Our advisory and asset management businesses are important earnings drivers of the company. And they complement the stability and the asset gathering capabilities of our insurance and annuity businesses. We delivered double-digit operating net revenue growth last year and we continue to transform our earnings base.

Our higher returning, less capital intensive businesses delivered about half of our pretax income last year. That number was up substantially from 2006 when these businesses generated about a third. This frees up capital to invest for growth and return to shareholders. Over time, we intend to increase the contribution of these higher returning businesses to more than 60% while maintaining our diverse earnings profile and a rock solid balance sheet. I'd like to spend a few moments updating you on the progress we've made in our two growth platforms, wealth management and retirement, and asset management.

First, wealth management and retirement, part of what differentiates Ameriprise is the way we go to market. Our business is built on relationships with our 10,000 advisors and their relationships with more than 2 million clients.

In 2011, we made excellent progress growing these relationships, both in terms of establishing new client relationships and deepening existing ones. Preparing for retirement remains our clients' primary financial goal. Ameriprise ranks in the top five in the industry for retirement planning and advice. And we are the seventh largest provider of individual retirement accounts. We've also built the fifth largest branded advisor force in the United States and we have consistently invested to help advisors grow their businesses.

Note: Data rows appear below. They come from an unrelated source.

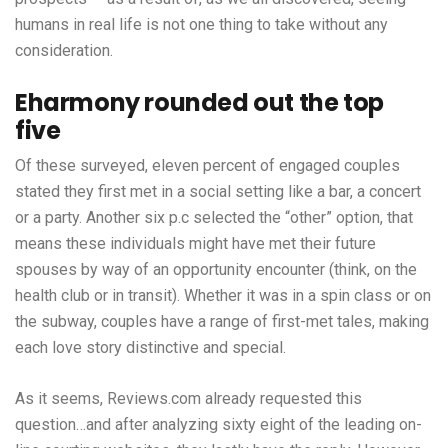
humans in real life is not one thing to take without any
consideration.
Eharmony rounded out the top
five
Of these surveyed, eleven percent of engaged couples
stated they first met in a social setting like a bar, a concert
or a party. Another six p.c selected the “other” option, that
means these individuals might have met their future
spouses by way of an opportunity encounter (think, on the
health club or in transit). Whether it was in a spin class or on
the subway, couples have a range of first-met tales, making
each love story distinctive and special.
As it seems, Reviews.com already requested this
question…and after analyzing sixty eight of the leading on-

The Ameriprise brand is central to our growth strategy. Last fall, we launched the next phase of our advertising strategy. It included new advertising for the TV as well as ads online, an expanded presence on the online channel, so that we can reach more consumers and enhanced local marketing programs working with our advisers.

You may have seen the work that we did recently with Tommy Lee Jones to help tell our story. We've been pleased with the results and the campaign is also recognized for excellence in financial services. We've also made substantial investments in our advisory technology infrastructure, most notably the installation of the new brokerage platform that we began more than a year ago. This alone was a substantial undertaking and the improved technology is helping advisors to serve more clients more fully. And later this year, all of our advisors will be on the new platform. Our strong brand, powerful tools, and the financial strength that we have, have been key in transforming our advisor force. Advisor retention and satisfaction rates are excellent.

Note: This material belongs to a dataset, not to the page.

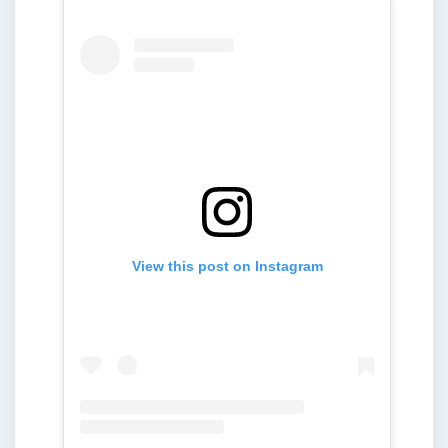
View this post on Instagram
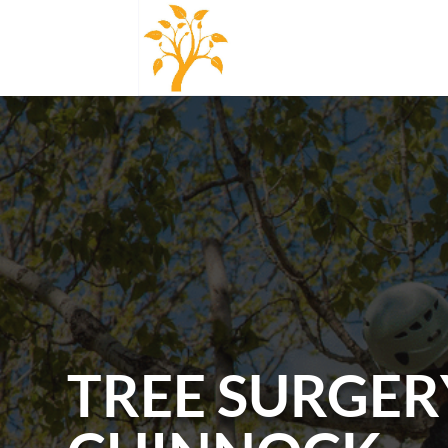
TREE SURGER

And over the past three years, more than 1100 experienced advisors chose to move to Ameriprise for the value we offer as well as the values for which we stand. Importantly, we brought new client relationships and billions of dollars in new assets to our firm. Client acquisition increased 10% last year and our retail client asset base now stands at $334 billion.

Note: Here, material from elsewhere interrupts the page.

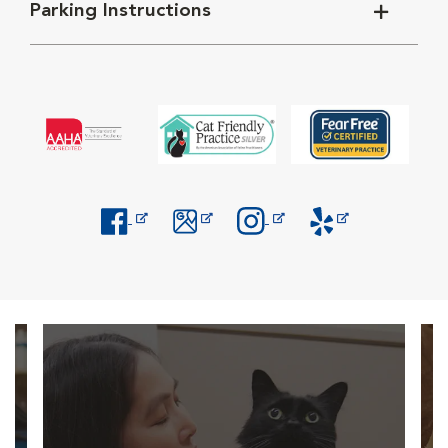
Parking Instructions
Opens in New Window
Opens in New Window
Opens in New Window
Opens in New Windo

Our comprehensive approach to serving clients is also evident in our asset flows. Even with difficult markets last year, we generate solid net inflows in wrap accounts and variable annuities. In fact, these trends continue in 2012 with wrap net inflows in the first quarter reaching pre-financial crisis levels. And our RiverSource RAVA 5 variable annuity has proven to be one of our best product launches. At year end, net revenue per advisor reached a record, a record of $384,000 per advisor.

And our advice and wealth management segment pre-tax operating earnings increased 26% from a year ago to $406 million. Importantly, we have grown our segment profitability even with the impact of low interest rates on our earnings. Very important to serving our clients fully are our annuity and protection businesses. They provide very important retirement capabilities and opportunities to gather assets. Annuities deliver guaranteed income, which is essential for those in or nearing retirement.

And our insurance capabilities provide protection to help clients achieve their goals and also leave a legacy. We manage this business prudently and since we focus our sales through advisors, we know clients better. Our annuity assets have grown to $81 billion reflecting growth in our variable annuity business and a slowly declining block of fixed annuities given the lack of client demand from the low interest rate environment.

Overall, the business is performing in line with our expectations, both in terms of financial results and risk controls. Our underwriting is strong. Our risk management is effective and our pricing and product features are competitive. As we grow the business, we'll continue to ensure that we balanced client benefits and shareholder value.

With regard to protection, we have good books of business that generates solid earnings and steady contributions. Our life and health products are instrumental in fulfilling comprehensive needs of our clients. We've built a stable business with $191 billion in life insurance in force. The industry has faced a very difficult operating environment over the past several years. However, initial results in 2012 are showing a pickup in new business driven by our new universal life insurance product we launched last year. In addition, our auto and home business managed through a very difficult weather season last year.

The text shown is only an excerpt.